Ces Ulysse du recyclage ont développé leur propre prototype d’unité de pyrolyse, capable de transformer en fuel certains plastiques ramassés à terre afin d’aider à la propulsion du bateau, par ailleurs équipé de voiles. Les plans de cette machine, comme toute la technologie utilisée par Plastic Odyssey, seront gratuitement accessibles en ligne. L’initiateur du projet résume : » L’idée de Plastic Odyssey est de créer dans les villes côtières d’Afrique, d’Asie et d’Amérique latine dépourvues d’installations de traitement des déchets, des petites usines locales et low-tech de recyclage, en utilisant des technologies peu coûteuses et adaptées au cas par cas. » Si le projet aboutit, il aidera donc non seulement à limiter les quantités de plastique piquant une tête dans nos océans, mais il permettra aussi de créer des emplois.
Trouver des mécènes
Simon Bernard et ses trois associés ont décidé de se faire accompagner, dans leur périple, par un anthropologue. » Il faut s’adapter aux populations locales « , sourit le marin de 28 ans, qui se place résolument dans la démarche de l’anthropotechnologie. Depuis une trentaine d’années, cette discipline concentre ses actions sur le facteur humain : il s’agit d’étudier, de comprendre et d’améliorer les conditions de vie de populations, à travers le monde, en respectant leur identité et leur façon de penser.

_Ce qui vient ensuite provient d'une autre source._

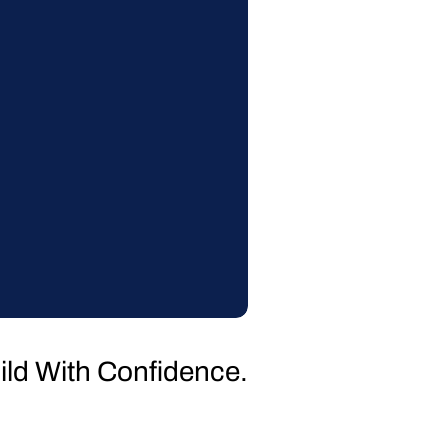
uild With Confidence.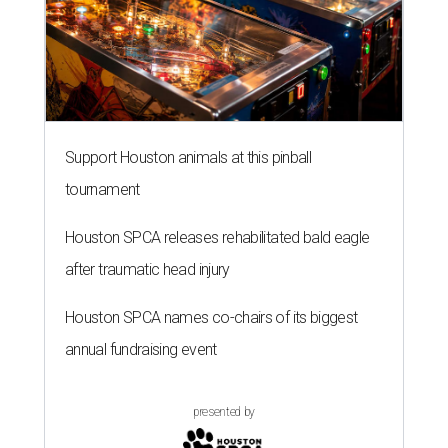
Support Houston animals at this pinball
tournament
Houston SPCA releases rehabilitated bald eagle
after traumatic head injury
Houston SPCA names co-chairs of its biggest
annual fundraising event
presented by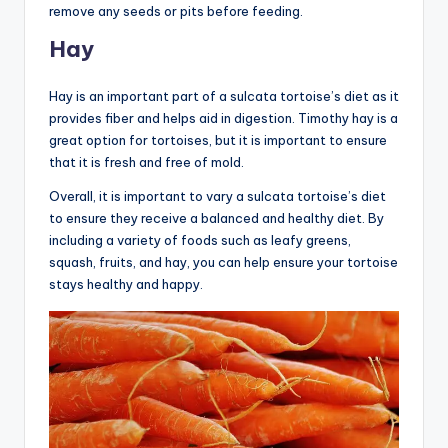
remove any seeds or pits before feeding.
Hay
Hay is an important part of a sulcata tortoise’s diet as it
provides fiber and helps aid in digestion. Timothy hay is a
great option for tortoises, but it is important to ensure
that it is fresh and free of mold.
Overall, it is important to vary a sulcata tortoise’s diet
to ensure they receive a balanced and healthy diet. By
including a variety of foods such as leafy greens,
squash, fruits, and hay, you can help ensure your tortoise
stays healthy and happy.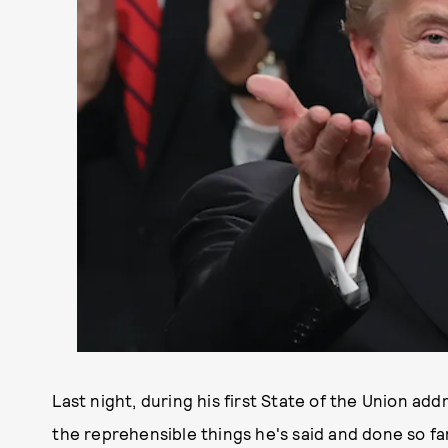
Last night, during his first State of the Union add
the reprehensible things he's said and done so fa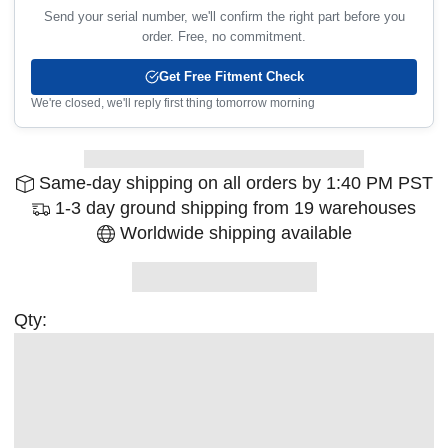
Send your serial number, we'll confirm the right part before you
order. Free, no commitment.
Get Free Fitment Check
We're closed, we'll reply first thing tomorrow morning
Same-day shipping on all orders by 1:40 PM PST
1-3 day ground shipping from 19 warehouses
Worldwide shipping available
Qty: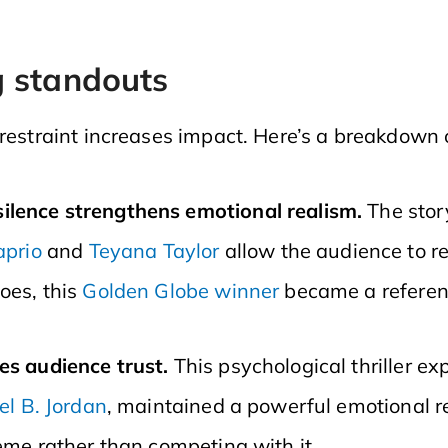
g standouts
 restraint increases impact. Here’s a breakdown
ilence strengthens emotional realism.
The stor
aprio
and
Teyana Taylor
allow the audience to r
oes, this
Golden Globe winner
became a referenc
es audience trust.
This psychological thriller ex
el B. Jordan
, maintained a powerful emotional r
eme rather than competing with it.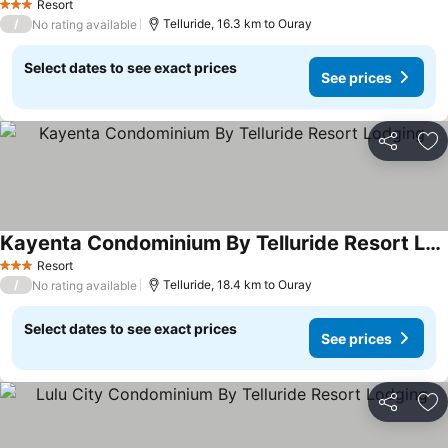
Resort
3 Stars
/
Telluride, 16.3 km to Ouray
No rating available
Select dates to see exact prices
See prices
Share
Ad
Kayenta Condominium By Telluride Resort Lodging
See prices
Resort
3 Stars
/
Telluride, 18.4 km to Ouray
No rating available
Select dates to see exact prices
See prices
Share
Ad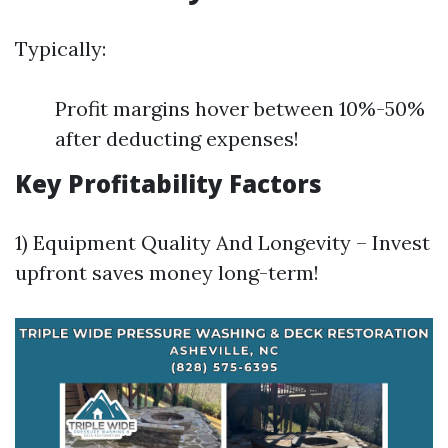
Typically:
Profit margins hover between 10%-50%
after deducting expenses!
Key Profitability Factors
1) Equipment Quality And Longevity – Invest
upfront saves money long-term!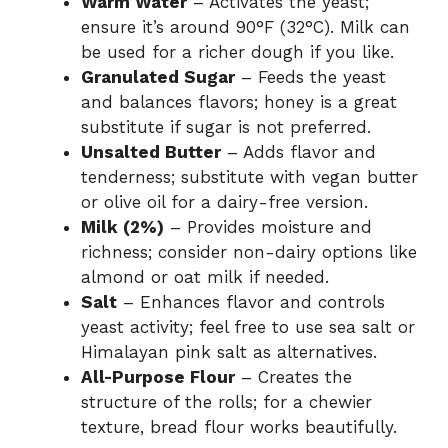
Warm Water
– Activates the yeast;
ensure it’s around 90°F (32°C). Milk can
be used for a richer dough if you like.
Granulated Sugar
– Feeds the yeast
and balances flavors; honey is a great
substitute if sugar is not preferred.
Unsalted Butter
– Adds flavor and
tenderness; substitute with vegan butter
or olive oil for a dairy-free version.
Milk (2%)
– Provides moisture and
richness; consider non-dairy options like
almond or oat milk if needed.
Salt
– Enhances flavor and controls
yeast activity; feel free to use sea salt or
Himalayan pink salt as alternatives.
All-Purpose Flour
– Creates the
structure of the rolls; for a chewier
texture, bread flour works beautifully.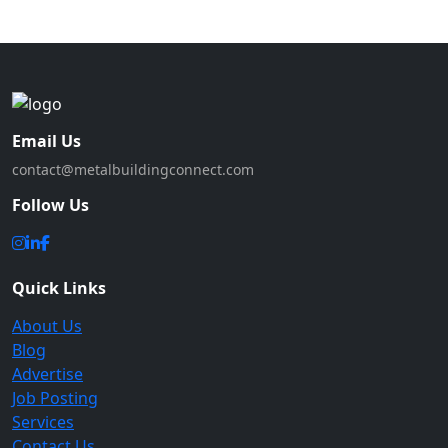
Email Us
contact@metalbuildingconnect.com
Follow Us
Quick Links
About Us
Blog
Advertise
Job Posting
Services
Contact Us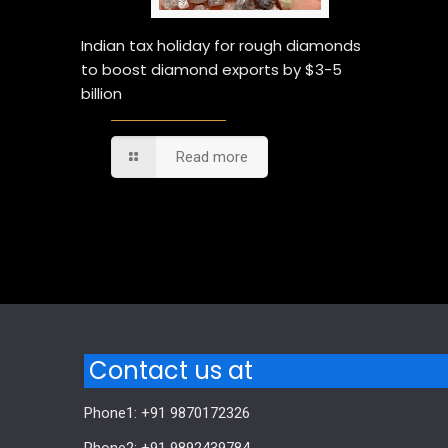
Indian tax holiday for rough diamonds
to boost diamond exports by $3-5
billion
Read more
Comments are closed.
Contact us at
Phone1: +91 9870172326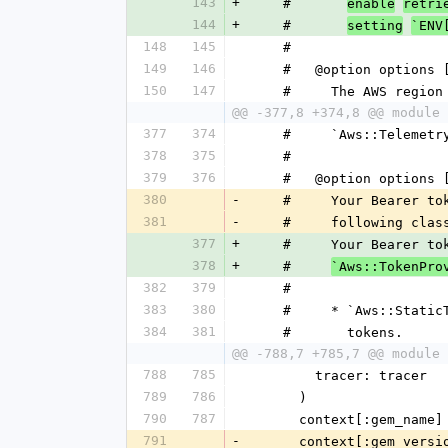
143
+
    #       
enable
retri
144
+
    #       
setting
`ENV
148
145
    #
149
146
    #   @option option
150
147
    #     The AWS reg
@@ -377,8 +374,8 @@ module 
377
374
    #     `Aws::Teleme
378
375
    #
379
376
    #   @option option
380
-
    #     Your Bearer
381
-
    #     following clas
377
+
    #     Your Bearer
378
+
    #     
`Aws::TokenPro
382
379
    #
383
380
    #     * `Aws::Sta
384
381
    #       tokens.
@@ -788,7 +785,7 @@ module 
788
785
        tracer: tracer
789
786
      )
790
787
      context[:gem_na
791
-
      context[:gem_ver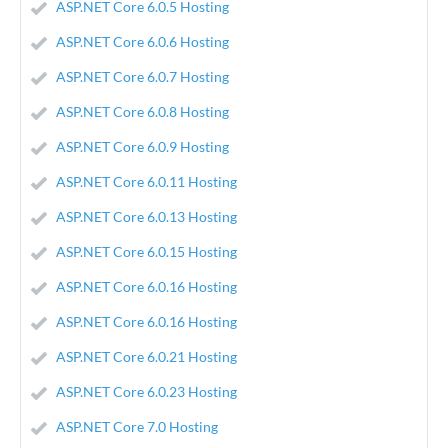
ASP.NET Core 6.0.5 Hosting
ASP.NET Core 6.0.6 Hosting
ASP.NET Core 6.0.7 Hosting
ASP.NET Core 6.0.8 Hosting
ASP.NET Core 6.0.9 Hosting
ASP.NET Core 6.0.11 Hosting
ASP.NET Core 6.0.13 Hosting
ASP.NET Core 6.0.15 Hosting
ASP.NET Core 6.0.16 Hosting
ASP.NET Core 6.0.16 Hosting
ASP.NET Core 6.0.21 Hosting
ASP.NET Core 6.0.23 Hosting
ASP.NET Core 7.0 Hosting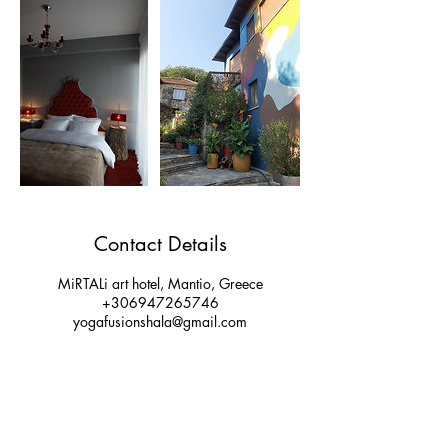
Contact Details
MiRTALi art hotel, Mantio, Greece
+306947265746
yogafusionshala@gmail.com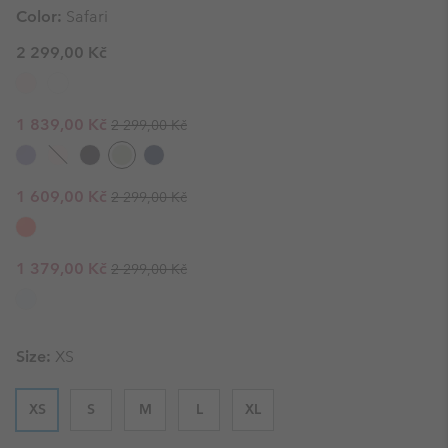
Color:
Safari
2 299,00 Kč
Regular price:
Sale price:
1 839,00 Kč
2 299,00 Kč
Regular price:
Sale price:
1 609,00 Kč
2 299,00 Kč
Regular price:
Sale price:
1 379,00 Kč
2 299,00 Kč
Size:
XS
XS
S
M
L
XL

L’époque où l’ingénieur blanc venait installer, dans un pays en voie de développement, un projet parfaitement adapté en Occident, sans prêter attention aux habitudes locales, est révolue : » Au Burkina Faso, par exemple, ce sont les femmes qui sont amenées à travailler dans le recyclage, illustre Simon Bernard. Mais comme elles se font bousculer par leur mari si elles rentrent après la tombée de la nuit, il serait absurde d’installer là-bas une machine qui fonctionnerait après 18 heures, heure à laquelle le soleil se couche. »

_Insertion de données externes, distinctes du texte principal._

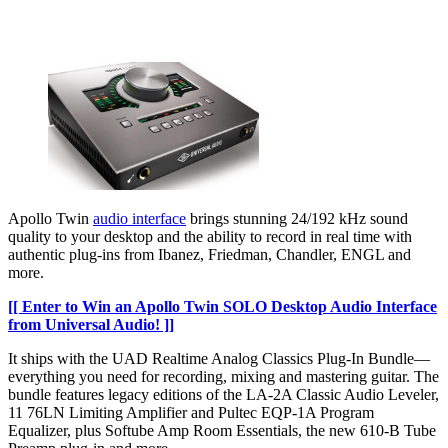
Apollo Twin
audio interface
brings stunning 24/192 kHz sound
quality to your desktop and the ability to record in real time with
authentic plug-ins from Ibanez, Friedman, Chandler, ENGL and
more.
[[ Enter to Win an Apollo Twin SOLO Desktop Audio Interface
from Universal Audio! ]]
It ships with the UAD Realtime Analog Classics Plug-In Bundle—
everything you need for recording, mixing and mastering guitar. The
bundle features legacy editions of the LA-2A Classic Audio Leveler,
11 76LN Limiting Amplifier and Pultec EQP-1A Program
Equalizer, plus Softube Amp Room Essentials, the new 610-B Tube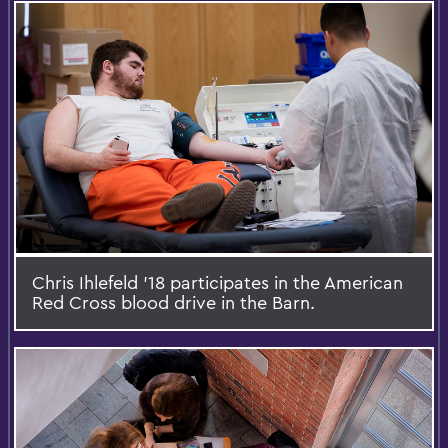
Chris Ihlefeld '18 participates in the American
Red Cross blood drive in the Barn.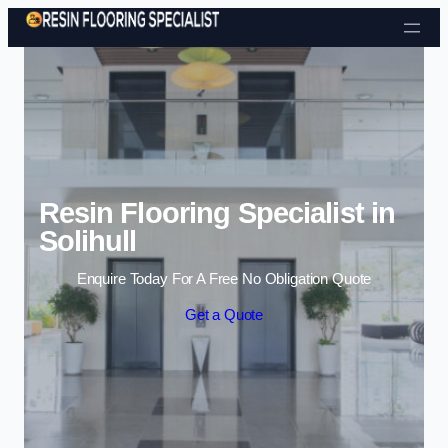
Skip to content
Resin Flooring Specialist in
Solihull
Enquire Today For A Free No Obligation Quote
Get a Quote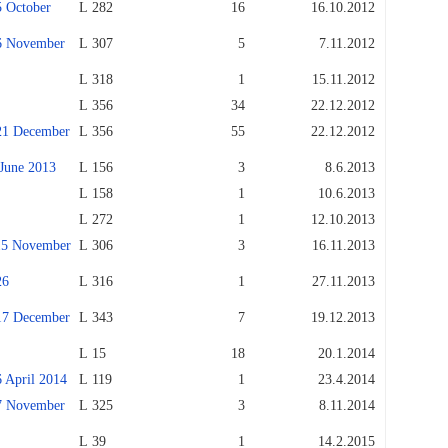
October
L 282
16
16.10.2012
 November
L 307
5
7.11.2012
L 318
1
15.11.2012
L 356
34
22.12.2012
1 December
L 356
55
22.12.2012
une 2013
L 156
3
8.6.2013
L 158
1
10.6.2013
L 272
1
12.10.2013
5 November
L 306
3
16.11.2013
26
L 316
1
27.11.2013
7 December
L 343
7
19.12.2013
L 15
18
20.1.2014
April 2014
L 119
1
23.4.2014
 November
L 325
3
8.11.2014
L 39
1
14.2.2015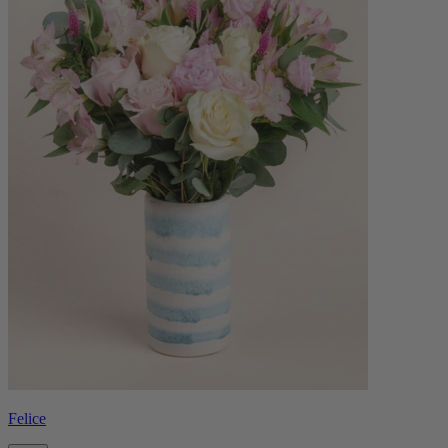
Felice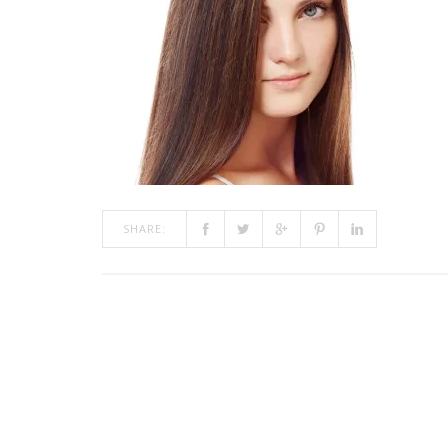
SHARE: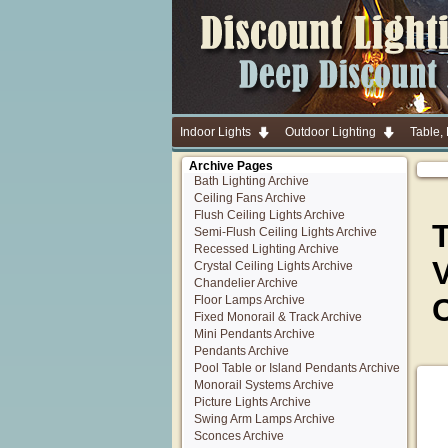
Indoor Lights
Outdoor Lighting
Table,
Archive Pages
Bath Lighting Archive
Ceiling Fans Archive
Flush Ceiling Lights Archive
T
Semi-Flush Ceiling Lights Archive
Recessed Lighting Archive
V
Crystal Ceiling Lights Archive
Chandelier Archive
Floor Lamps Archive
Fixed Monorail & Track Archive
Mini Pendants Archive
Pendants Archive
Pool Table or Island Pendants Archive
Monorail Systems Archive
Picture Lights Archive
Swing Arm Lamps Archive
Sconces Archive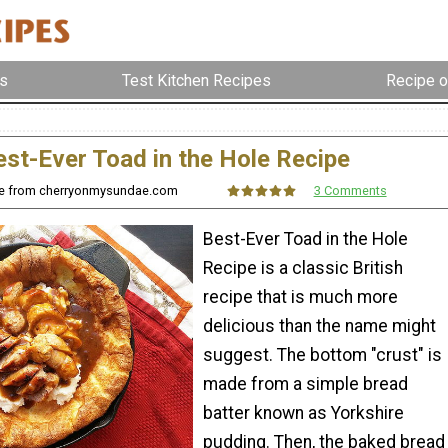
s
Test Kitchen Recipes
Recipe o
est-Ever Toad in the Hole Recipe
ine from cherryonmysundae.com
3 Comments
Best-Ever Toad in the Hole
Recipe is a classic British
recipe that is much more
delicious than the name might
suggest. The bottom "crust" is
made from a simple bread
batter known as Yorkshire
pudding. Then, the baked bread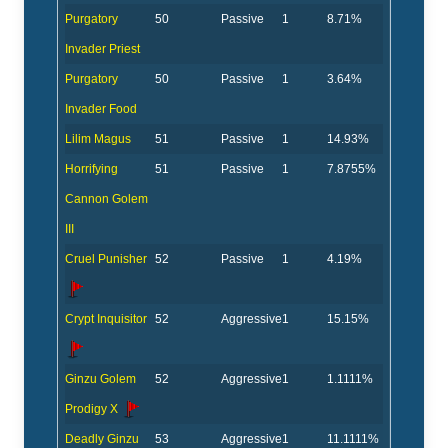
Purgatory
50
Passive
1
8.71%
Invader Priest
Purgatory
50
Passive
1
3.64%
Invader Food
Lilim Magus
51
Passive
1
14.93%
Horrifying
51
Passive
1
7.8755%
Cannon Golem
III
Cruel Punisher
52
Passive
1
4.19%
Crypt Inquisitor
52
Aggressive
1
15.15%
Ginzu Golem
52
Aggressive
1
1.1111%
Prodigy X
Deadly Ginzu
53
Aggressive
1
11.1111%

Un an avant le départ prévu de cette odyssée, rien n’est cependant encore joué. Un bateau-laboratoire de 30 mètres a bel et bien été repéré, mais il n’a pas encore pu être acquis par Plastic Odyssey qui rame à trouver des sponsors. Plusieurs grands groupes auraient donné leur accord de principe pour un mécénat. Mais un seul partenariat a été signé avec Clarins. Ainsi, pour les trois ans que devrait durer la mission, sur un budget annuel nécessaire estimé à deux millions, 400 000 euros seulement ont été engrangés. C’est peu. En pleine mobilisation en faveur du climat, il est dommage de constater que ce projet malin et solidaire ne bénéficie d’aucun coup de pouce gouvernemental ni européen.

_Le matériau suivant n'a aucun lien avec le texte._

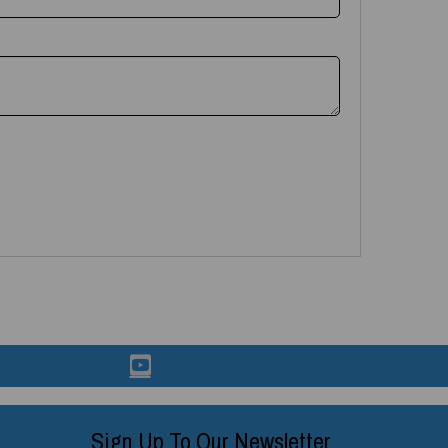
Sign Up To Our Newsletter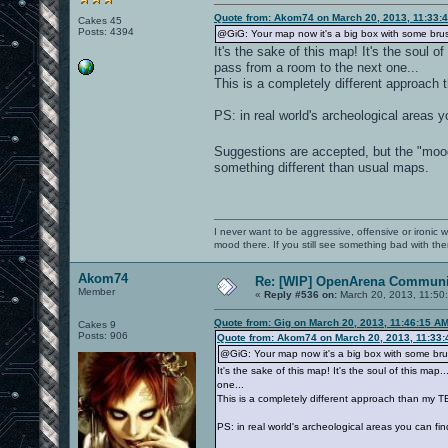
Quote from: Akom74 on March 20, 2013, 11:33:
Cakes 45
Posts: 4394
@GiG: Your map now it's a big box with some brus
It's the sake of this map! It's the soul 
pass from a room to the next one...
This is a completely different approach 
PS: in real world's archeological areas y
Suggestions are accepted, but the "mood
something different than usual maps.
I never want to be aggressive, offensive or ironic 
mood there. If you still see something bad with th
Akom74
Re: [WIP] OpenArena Communit
Member
«
Reply #536 on:
March 20, 2013, 11:50
Quote from: Gig on March 20, 2013, 11:46:15 A
Cakes 9
Posts: 906
Quote from: Akom74 on March 20, 2013, 11:33
@GiG: Your map now it's a big box with some brus
It's the sake of this map! It's the soul of this m
one...
This is a completely different approach than my TE
PS: in real world's archeological areas you can fi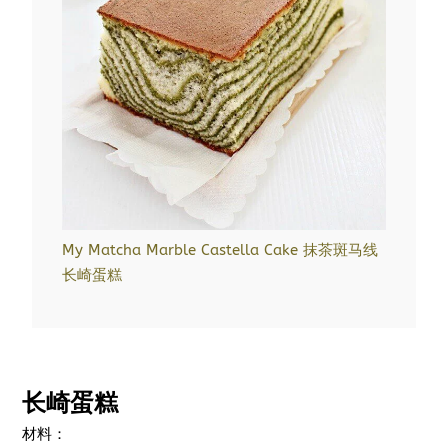
My Matcha Marble Castella Cake 抹茶斑马线
长崎蛋糕
长崎蛋糕
材料：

Pourtant, si rien de concret n’est fait très rapidement pour freiner l’inexorable accumulation du plastique en mer, les experts sont unanimes : d’ici à 2050, il y aura davantage de microplastiques que de poissons dans les océans. L’heure tourne. Surtout au fond des océans, devenus les grands cimetières bleus de la mondialisation et de la consommation.